There are many types of prescriptions medications, including those that are commonly prescribed by doctors for many different reasons, which are believed to cause a driver to be “under the influence.” The most commonly prescribed medications which lead to DUI arrests and charges are what are known as “narcotic analgesics.” The medications are very commonly prescribed as “painkillers” for many different scenarios, including simple back injuries, dental procedures or automobile accidents. While some individuals abuse these drugs and use them for recreational purposes, or to get “high.” Some of the wide spread narcotic analgesics prescribed by doctors that lead to DUI charges are: Morphine Demoral, Oxycontin, Codeine, Lortab, Lorcet, Hydrocodone and Percocet. While they are commonly among the most common source of Prescription Drug DUI charges, “painkillers” are not the only medications which can give rise to DUI arrests or charges.

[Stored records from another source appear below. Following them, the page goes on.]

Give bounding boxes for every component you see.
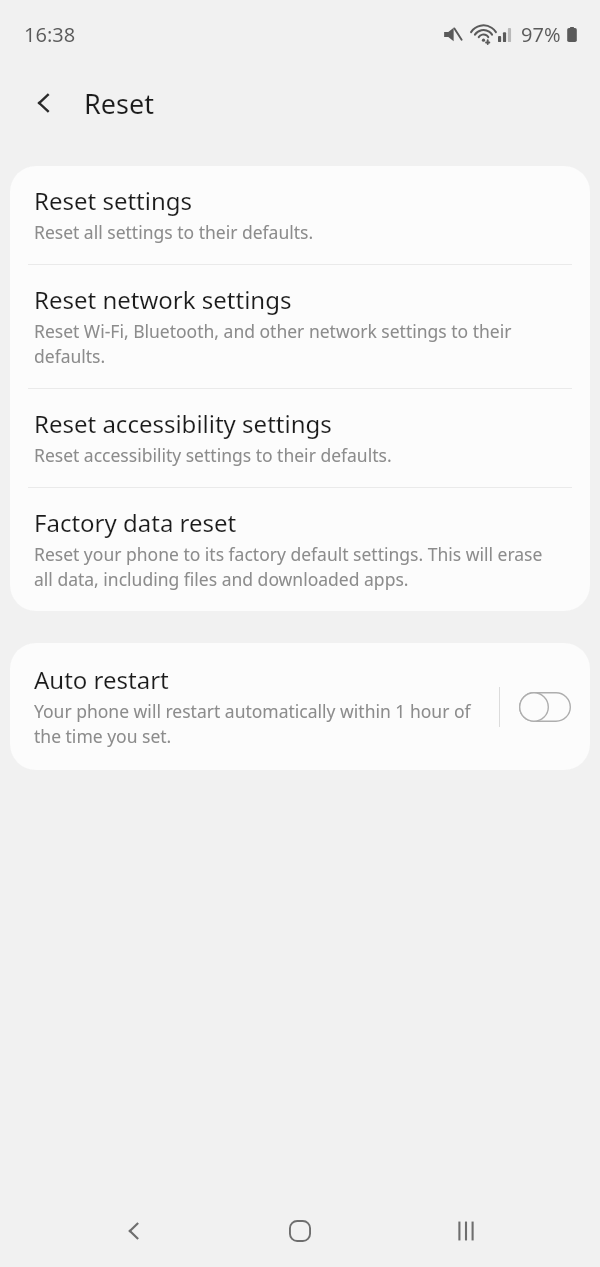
button[interactable]: Auto restart toggle, off xyxy=(516,685,574,729)
button[interactable]: Recent apps xyxy=(434,1199,498,1263)
button[interactable]: Reset settings xyxy=(10,166,590,264)
button[interactable]: Back xyxy=(102,1199,166,1263)
staticText: Reset accessibility settings xyxy=(34,409,332,439)
button[interactable]: Factory data reset xyxy=(10,488,590,611)
staticText: Reset Wi-Fi, Bluetooth, and other networ… xyxy=(34,318,564,368)
staticText: Auto restart xyxy=(34,665,169,695)
button[interactable]: Reset accessibility settings xyxy=(10,389,590,487)
staticText: 97% xyxy=(521,21,561,48)
button[interactable]: Home xyxy=(268,1199,332,1263)
staticText: Reset settings xyxy=(34,186,193,216)
staticText: Reset your phone to its factory default … xyxy=(34,541,564,591)
staticText: Reset network settings xyxy=(34,285,292,315)
staticText: Reset xyxy=(84,85,154,122)
staticText: Factory data reset xyxy=(34,508,237,538)
button[interactable]: Navigate up xyxy=(22,81,66,125)
staticText: Your phone will restart automatically wi… xyxy=(34,698,491,748)
button[interactable]: Auto restart xyxy=(10,643,590,770)
staticText: Reset all settings to their defaults. xyxy=(34,219,314,244)
staticText: 16:38 xyxy=(24,21,76,48)
staticText: Reset accessibility settings to their de… xyxy=(34,442,392,467)
button[interactable]: Reset network settings xyxy=(10,265,590,388)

In recent years, there has been a large increase in prescriptions, thereby leading to an increase in incidents of DUI charges related to painkillers or “sedative-hypnotics” which are more commonly referred to by the general term “sleeping pills” and include the very popularly prescribed drugs Lunestra and Ambien. These pills are widely advertised on television and are typically prescribed for individuals who express to their health care provider symptoms of insomnia, or the inability to sleep. These prescription drugs “depress” or slow down typical bodily functions, making the driver exhibit signs of “sleepiness or drowsiness” resulting in “impaired” driving. In many documented cases, people taking these medications have experienced “sleep driving” and have driven cars while being completely unaware they are driving and in actual physical control of the vehicle.

This is a serious offense and the police may bring in specially-trained Drug Recognition Evaluators who use a multi-step program to test whether or not a driver was impaired by drugs. If a DRE is called in, they will look for signs of drug use like injection marks. They will take a close look at the pupils of your eyes, blood pressure and pulse rate, and they will ask you questions about possible drug use. They may also conduct their own field sobriety test. What many people do not realize is that it is much more challenging to measure drug impairment than it is to measure alcohol impairment. One reason for this is that technology is not as advanced for drug testing as it is for alcohol testing. Another reason is that drugs cover such a broad spectrum of substances and there is no clear standard for how much it takes of each type of substance to intoxicate someone. Prosecutors often bring DREs into court to testify in drug-related DUI cases. The problem with the DRE process is that the observations of a drug recognition expert can end up being highly subjective.

If it is the first drug offense, you may be able to get your charges dropped after completing the requirements such as community service hours, classes or counseling. You should know your rights and you can always hire an attorney to help you deal with such cases especially if a small amount of drug has pushed you into a gruesome situation where you are accused of trafficking. Drug Defense Lawyers have expertise in this field and may be of great help to reduce the charges or jail time. If the matter is very serious, it is advisable to talk to an attorney as soon as possible as there are many solid defenses that can be used by the defendant to prove themselves as not guilty. Drug Courts are small courts which mostly issue the charges in the form of participation in a treatment program. The charges are dropped once the program is completed. It is important to know that you have the right to hire an attorney in every case and it is even more important to know that if you obtain a drug illegally, it is an offense of law and you will be subject to criminal charges.